WHAT IS REQUIRED:
Nothing below is to be printed except the lines between the line holding "食品 (654, 693)" and the line holding "Скидки (459, 2318)", inclusive, each exactly as it appears.

BEGIN

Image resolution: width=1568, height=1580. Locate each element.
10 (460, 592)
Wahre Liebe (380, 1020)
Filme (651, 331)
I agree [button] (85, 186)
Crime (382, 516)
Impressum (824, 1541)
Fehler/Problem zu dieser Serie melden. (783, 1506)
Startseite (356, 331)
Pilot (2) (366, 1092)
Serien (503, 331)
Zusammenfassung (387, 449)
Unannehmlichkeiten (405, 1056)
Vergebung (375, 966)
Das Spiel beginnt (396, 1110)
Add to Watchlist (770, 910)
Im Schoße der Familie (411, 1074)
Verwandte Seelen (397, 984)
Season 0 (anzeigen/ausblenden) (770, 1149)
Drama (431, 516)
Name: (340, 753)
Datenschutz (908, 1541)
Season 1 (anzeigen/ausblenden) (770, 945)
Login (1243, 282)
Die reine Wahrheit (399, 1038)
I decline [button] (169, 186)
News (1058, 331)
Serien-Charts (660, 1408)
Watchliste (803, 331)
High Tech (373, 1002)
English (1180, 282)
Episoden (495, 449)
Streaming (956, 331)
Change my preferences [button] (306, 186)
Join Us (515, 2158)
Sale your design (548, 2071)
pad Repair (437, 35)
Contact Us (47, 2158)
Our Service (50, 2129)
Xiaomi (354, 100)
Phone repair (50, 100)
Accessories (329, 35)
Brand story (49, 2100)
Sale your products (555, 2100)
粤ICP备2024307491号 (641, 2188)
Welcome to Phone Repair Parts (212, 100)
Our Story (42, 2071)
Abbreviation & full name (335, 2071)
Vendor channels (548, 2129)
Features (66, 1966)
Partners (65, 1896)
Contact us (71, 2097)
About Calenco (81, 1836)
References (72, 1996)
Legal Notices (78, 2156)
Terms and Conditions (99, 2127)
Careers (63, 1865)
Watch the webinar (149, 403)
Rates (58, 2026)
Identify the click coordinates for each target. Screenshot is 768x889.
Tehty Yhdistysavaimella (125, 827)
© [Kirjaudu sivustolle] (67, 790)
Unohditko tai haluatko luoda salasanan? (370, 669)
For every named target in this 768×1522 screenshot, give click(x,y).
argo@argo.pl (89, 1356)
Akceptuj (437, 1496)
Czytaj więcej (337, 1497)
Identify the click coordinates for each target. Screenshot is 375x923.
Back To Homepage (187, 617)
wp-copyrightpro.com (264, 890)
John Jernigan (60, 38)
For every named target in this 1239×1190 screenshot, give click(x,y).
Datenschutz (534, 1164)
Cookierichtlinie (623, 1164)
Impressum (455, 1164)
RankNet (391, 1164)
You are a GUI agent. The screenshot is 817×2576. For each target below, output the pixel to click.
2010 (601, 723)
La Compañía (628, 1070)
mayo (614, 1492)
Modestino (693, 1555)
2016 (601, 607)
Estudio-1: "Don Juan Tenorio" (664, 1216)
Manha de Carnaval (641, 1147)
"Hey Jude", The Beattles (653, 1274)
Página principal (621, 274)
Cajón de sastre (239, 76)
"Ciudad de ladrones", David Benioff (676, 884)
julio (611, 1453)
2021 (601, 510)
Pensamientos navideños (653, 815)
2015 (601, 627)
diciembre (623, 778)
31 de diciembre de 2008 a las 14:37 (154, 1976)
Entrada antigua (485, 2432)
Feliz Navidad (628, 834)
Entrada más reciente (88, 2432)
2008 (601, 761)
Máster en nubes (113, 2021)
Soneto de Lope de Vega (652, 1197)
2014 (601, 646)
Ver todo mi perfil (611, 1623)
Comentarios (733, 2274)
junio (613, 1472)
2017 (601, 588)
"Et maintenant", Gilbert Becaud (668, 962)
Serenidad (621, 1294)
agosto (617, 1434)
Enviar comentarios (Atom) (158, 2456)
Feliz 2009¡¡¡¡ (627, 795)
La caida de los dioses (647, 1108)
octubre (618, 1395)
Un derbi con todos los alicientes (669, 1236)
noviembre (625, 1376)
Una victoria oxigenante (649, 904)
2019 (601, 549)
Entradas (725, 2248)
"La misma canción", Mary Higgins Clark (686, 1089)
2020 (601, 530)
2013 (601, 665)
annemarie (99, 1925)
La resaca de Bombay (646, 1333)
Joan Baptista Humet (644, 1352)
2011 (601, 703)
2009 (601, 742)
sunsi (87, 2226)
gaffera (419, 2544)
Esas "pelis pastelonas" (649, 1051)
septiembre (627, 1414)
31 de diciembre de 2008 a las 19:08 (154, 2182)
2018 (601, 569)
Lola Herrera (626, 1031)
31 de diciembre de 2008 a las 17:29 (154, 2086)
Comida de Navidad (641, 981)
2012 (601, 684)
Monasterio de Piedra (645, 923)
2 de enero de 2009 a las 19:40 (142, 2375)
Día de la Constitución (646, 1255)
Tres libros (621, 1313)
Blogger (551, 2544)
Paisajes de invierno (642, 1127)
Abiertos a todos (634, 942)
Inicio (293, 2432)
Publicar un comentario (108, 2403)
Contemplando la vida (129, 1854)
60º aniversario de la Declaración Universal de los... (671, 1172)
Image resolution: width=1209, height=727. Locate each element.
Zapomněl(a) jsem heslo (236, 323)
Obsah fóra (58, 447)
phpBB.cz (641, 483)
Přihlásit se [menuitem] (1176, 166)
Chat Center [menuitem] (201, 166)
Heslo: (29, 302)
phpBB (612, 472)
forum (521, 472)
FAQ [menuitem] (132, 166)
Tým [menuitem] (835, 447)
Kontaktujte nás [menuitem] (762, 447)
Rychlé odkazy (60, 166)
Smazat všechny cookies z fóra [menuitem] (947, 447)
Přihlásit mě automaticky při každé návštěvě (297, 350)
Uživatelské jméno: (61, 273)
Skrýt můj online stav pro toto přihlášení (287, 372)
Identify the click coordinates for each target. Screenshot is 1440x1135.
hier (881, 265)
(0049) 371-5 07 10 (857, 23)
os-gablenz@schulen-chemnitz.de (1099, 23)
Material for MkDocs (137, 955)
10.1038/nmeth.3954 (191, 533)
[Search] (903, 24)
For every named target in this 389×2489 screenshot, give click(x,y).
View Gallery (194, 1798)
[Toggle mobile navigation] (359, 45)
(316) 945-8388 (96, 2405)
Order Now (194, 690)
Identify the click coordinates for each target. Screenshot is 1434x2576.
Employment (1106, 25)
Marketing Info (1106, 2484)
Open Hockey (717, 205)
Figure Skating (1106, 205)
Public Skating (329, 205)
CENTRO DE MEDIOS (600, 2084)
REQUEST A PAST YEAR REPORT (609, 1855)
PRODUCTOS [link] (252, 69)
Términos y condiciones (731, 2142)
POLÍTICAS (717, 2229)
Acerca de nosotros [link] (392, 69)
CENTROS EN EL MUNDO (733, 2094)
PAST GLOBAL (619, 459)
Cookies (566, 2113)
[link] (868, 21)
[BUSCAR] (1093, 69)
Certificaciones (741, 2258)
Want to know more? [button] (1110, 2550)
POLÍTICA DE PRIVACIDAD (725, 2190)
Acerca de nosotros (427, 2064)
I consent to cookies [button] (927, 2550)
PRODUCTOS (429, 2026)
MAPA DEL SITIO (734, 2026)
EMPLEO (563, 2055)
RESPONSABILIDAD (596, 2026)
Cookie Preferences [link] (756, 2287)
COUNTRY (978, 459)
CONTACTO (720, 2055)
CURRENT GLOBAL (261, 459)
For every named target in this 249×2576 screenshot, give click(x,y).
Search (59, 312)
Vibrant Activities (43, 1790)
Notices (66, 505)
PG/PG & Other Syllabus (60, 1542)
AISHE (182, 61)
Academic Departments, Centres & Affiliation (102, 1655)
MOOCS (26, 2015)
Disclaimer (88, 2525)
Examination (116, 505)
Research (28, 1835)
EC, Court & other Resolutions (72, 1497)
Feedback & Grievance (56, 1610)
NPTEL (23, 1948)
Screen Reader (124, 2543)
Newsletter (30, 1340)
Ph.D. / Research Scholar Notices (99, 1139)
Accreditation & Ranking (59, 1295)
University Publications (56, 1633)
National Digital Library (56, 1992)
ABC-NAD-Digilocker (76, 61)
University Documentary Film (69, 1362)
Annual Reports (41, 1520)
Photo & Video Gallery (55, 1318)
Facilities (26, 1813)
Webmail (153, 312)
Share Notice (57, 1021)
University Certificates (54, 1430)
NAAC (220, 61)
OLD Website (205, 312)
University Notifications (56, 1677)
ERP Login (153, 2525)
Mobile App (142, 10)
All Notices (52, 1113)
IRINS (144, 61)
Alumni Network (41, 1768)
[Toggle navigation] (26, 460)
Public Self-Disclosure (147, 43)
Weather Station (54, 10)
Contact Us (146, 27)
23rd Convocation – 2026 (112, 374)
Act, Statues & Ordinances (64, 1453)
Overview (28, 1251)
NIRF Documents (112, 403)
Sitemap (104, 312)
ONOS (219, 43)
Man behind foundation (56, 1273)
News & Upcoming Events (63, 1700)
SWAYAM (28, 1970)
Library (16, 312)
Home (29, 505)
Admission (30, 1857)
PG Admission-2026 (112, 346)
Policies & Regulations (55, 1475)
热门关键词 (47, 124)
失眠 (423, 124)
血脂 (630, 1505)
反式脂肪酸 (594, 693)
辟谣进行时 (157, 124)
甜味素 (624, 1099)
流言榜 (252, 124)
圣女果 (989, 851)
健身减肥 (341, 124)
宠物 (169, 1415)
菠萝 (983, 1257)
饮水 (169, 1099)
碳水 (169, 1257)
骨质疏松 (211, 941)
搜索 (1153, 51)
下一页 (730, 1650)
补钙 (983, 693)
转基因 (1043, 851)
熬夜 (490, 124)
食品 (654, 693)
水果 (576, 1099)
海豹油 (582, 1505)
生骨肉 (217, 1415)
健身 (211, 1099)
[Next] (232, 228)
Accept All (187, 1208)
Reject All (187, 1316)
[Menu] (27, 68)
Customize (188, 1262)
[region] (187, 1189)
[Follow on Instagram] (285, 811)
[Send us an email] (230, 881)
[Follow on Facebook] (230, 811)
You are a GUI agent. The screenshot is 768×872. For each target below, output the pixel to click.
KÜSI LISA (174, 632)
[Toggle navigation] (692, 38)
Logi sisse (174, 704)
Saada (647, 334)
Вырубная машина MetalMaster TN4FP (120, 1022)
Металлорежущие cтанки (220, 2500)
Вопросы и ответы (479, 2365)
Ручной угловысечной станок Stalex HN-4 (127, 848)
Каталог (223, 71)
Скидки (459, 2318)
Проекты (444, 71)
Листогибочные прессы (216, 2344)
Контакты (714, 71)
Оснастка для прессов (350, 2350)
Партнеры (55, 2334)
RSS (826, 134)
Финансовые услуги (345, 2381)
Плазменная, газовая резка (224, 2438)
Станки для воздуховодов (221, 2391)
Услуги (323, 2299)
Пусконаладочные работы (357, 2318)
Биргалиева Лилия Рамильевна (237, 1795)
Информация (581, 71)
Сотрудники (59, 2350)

END

SOLUTION FOR THIS TASK:
食品 (654, 693)
水果 (576, 1099)
海豹油 (582, 1505)
生骨肉 (217, 1415)
健身 (211, 1099)
[Next] (232, 228)
Accept All (187, 1208)
Reject All (187, 1316)
[Menu] (27, 68)
Customize (188, 1262)
[region] (187, 1189)
[Follow on Instagram] (285, 811)
[Send us an email] (230, 881)
[Follow on Facebook] (230, 811)
You are a GUI agent. The screenshot is 768×872. For each target below, output the pixel to click.
KÜSI LISA (174, 632)
[Toggle navigation] (692, 38)
Logi sisse (174, 704)
Saada (647, 334)
Вырубная машина MetalMaster TN4FP (120, 1022)
Металлорежущие cтанки (220, 2500)
Вопросы и ответы (479, 2365)
Ручной угловысечной станок Stalex HN-4 (127, 848)
Каталог (223, 71)
Скидки (459, 2318)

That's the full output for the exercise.